Software Developers Strive For Better Quality
Vendors focus on earlier testing and satisfying customers.
As the demand for better software quality and performance rises, some vendors are investing in tools that test for quality and drafting contracts that tie price to customer satisfaction.
Synygy Inc., which makes software that tracks employee incentives and performance, spent $1 million on developer-testing software from Mercury Interactive, Parasoft, and Starbase. The goal, president and CEO Mark Stiffler says, is to make the company's developers more accountable for the software they create. Engineers will use the tools to test for and eliminate bugs during development, rather than wait for them to be addressed by a quality-assurance team. "I wanted to change the culture of the company's development organization from one of writing code and throwing it over the wall," Stiffler says. The new process should help Synygy reduce bugs and speed its development cycle, he says.
Meanwhile, Agile Software Corp., a developer of product life-cycle management software, unveiled a program earlier this month that ties payment for its software to customer satisfaction. The Guaranteed Business Results program involves working with customers to identify the business challenges they hope to address with Agile's software, coming up with a plan to tackle them, setting metrics for measuring how the goals are met, and evaluating whether those metrics were met upon implementation.

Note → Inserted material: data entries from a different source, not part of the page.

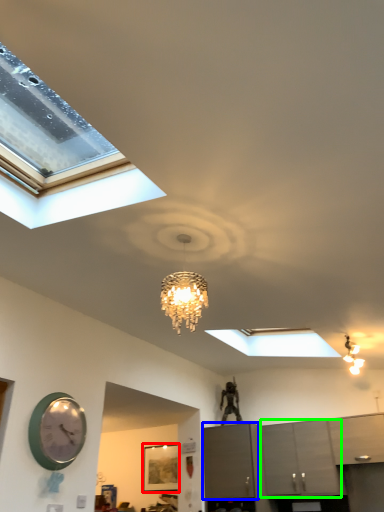 Question: Which is farther away from picture frame (highlighted by a red box)? cabinetry (highlighted by a blue box) or cabinetry (highlighted by a green box)?

Choices:
 (A) cabinetry
 (B) cabinetry

Answer: (B) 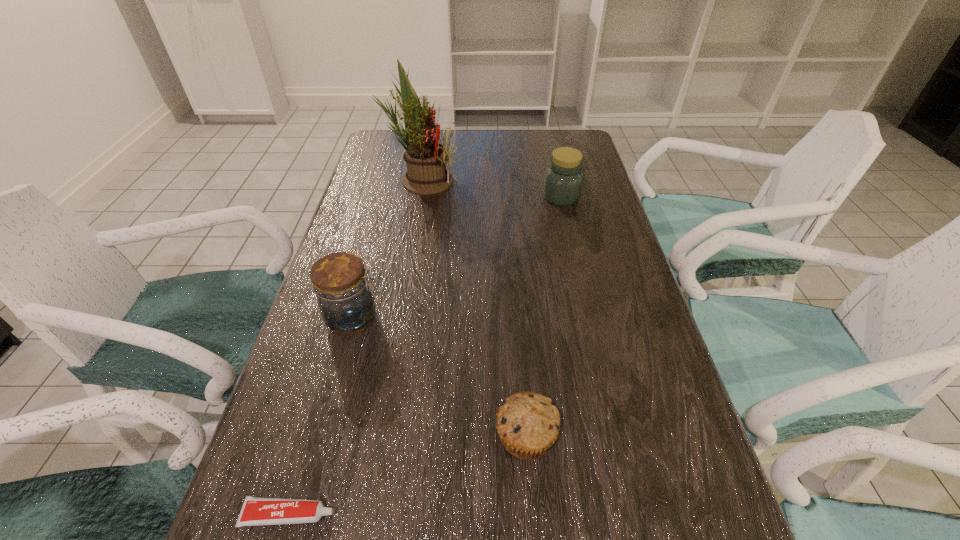 Locate an element on the screen. The image size is (960, 540). unoccupied area between the nearer jar and the nearest object is located at coordinates (322, 416).

Find the location of a particular element. The image size is (960, 540). free spot between the rightmost object and the nearer jar is located at coordinates (458, 258).

Identify the location of blank region between the muffin and the nearer jar. (440, 377).

Where is `free space between the muffin and the tallest object`? This screenshot has width=960, height=540. free space between the muffin and the tallest object is located at coordinates (473, 308).

The width and height of the screenshot is (960, 540). I want to click on vacant region between the toothpaste and the muffin, so click(408, 475).

Locate an element on the screen. The height and width of the screenshot is (540, 960). free space between the muffin and the shortest object is located at coordinates (408, 475).

In order to click on free point between the right jar and the nearest object in this screenshot , I will do `click(425, 356)`.

Find the location of a particular element. This screenshot has width=960, height=540. vacant space that's between the toothpaste and the tallest object is located at coordinates (356, 347).

Find the location of a particular element. empty space between the toothpaste and the third farthest object is located at coordinates (322, 416).

Locate an element on the screen. The height and width of the screenshot is (540, 960). free space between the toothpaste and the right jar is located at coordinates (425, 356). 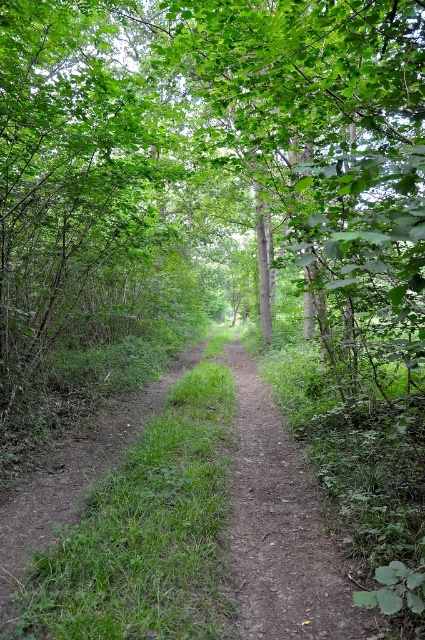 Question: Is dull brown dirt track at center below dirt path at center?

Choices:
 (A) no
 (B) yes

Answer: (A)

Question: Is dull brown dirt track at center smaller than dirt path at center?

Choices:
 (A) yes
 (B) no

Answer: (A)

Question: Can you confirm if dull brown dirt track at center is positioned to the left of dirt path at center?

Choices:
 (A) yes
 (B) no

Answer: (A)

Question: Among these objects, which one is farthest from the camera?

Choices:
 (A) dirt path at center
 (B) dull brown dirt track at center

Answer: (B)

Question: Which point is closer to the camera?

Choices:
 (A) (314, 540)
 (B) (297, 621)

Answer: (B)

Question: Which point is closer to the camera taking this photo?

The concept pleases Steve Hart, chief technology officer and VP of engineering at ViaSat Inc., a satellite communications equipment manufacturer. Hart says he chose Agile because of the quality of its software, but he likes the extra assurance of the new program.

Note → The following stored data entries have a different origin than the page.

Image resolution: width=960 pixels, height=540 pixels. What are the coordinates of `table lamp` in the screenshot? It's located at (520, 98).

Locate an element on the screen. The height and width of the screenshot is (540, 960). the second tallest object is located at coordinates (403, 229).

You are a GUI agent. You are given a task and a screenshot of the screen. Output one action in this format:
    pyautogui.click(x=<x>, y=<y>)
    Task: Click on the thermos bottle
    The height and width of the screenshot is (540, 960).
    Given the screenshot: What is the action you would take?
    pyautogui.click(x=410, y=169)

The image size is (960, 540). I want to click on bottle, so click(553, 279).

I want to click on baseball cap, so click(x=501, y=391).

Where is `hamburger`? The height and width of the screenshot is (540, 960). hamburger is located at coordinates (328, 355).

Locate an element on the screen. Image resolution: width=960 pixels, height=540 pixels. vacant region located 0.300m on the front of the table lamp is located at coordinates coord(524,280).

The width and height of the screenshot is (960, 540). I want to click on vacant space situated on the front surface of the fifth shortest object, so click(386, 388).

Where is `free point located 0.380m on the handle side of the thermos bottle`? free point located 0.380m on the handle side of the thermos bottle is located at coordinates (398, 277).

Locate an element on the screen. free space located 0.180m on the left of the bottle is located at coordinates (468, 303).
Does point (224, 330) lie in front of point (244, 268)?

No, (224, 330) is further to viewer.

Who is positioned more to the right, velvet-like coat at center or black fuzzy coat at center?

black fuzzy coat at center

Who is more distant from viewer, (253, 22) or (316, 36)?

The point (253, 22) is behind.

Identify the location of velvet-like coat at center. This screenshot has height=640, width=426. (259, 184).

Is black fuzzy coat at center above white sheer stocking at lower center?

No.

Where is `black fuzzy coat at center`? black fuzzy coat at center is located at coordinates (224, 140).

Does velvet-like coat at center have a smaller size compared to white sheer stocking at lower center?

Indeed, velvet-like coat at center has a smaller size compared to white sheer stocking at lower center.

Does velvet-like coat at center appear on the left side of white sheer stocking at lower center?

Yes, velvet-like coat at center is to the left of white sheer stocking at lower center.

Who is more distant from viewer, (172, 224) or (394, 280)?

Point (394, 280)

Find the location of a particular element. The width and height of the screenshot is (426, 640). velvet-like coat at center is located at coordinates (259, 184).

Details of the contract are still being worked out, but payment involves a sliding scale depending on the success of each implementation milestone. ViaSat made a down payment for the initial implementation, but payments are spread out over a year. "This program helped us get through some of the negotiations quickly, because the basic principle is of risk and benefit sharing," Hart says. "We've bought big, expensive packages before where things haven't worked out and we're into legal hassles, or the vendor becomes less motivated because they already have your money."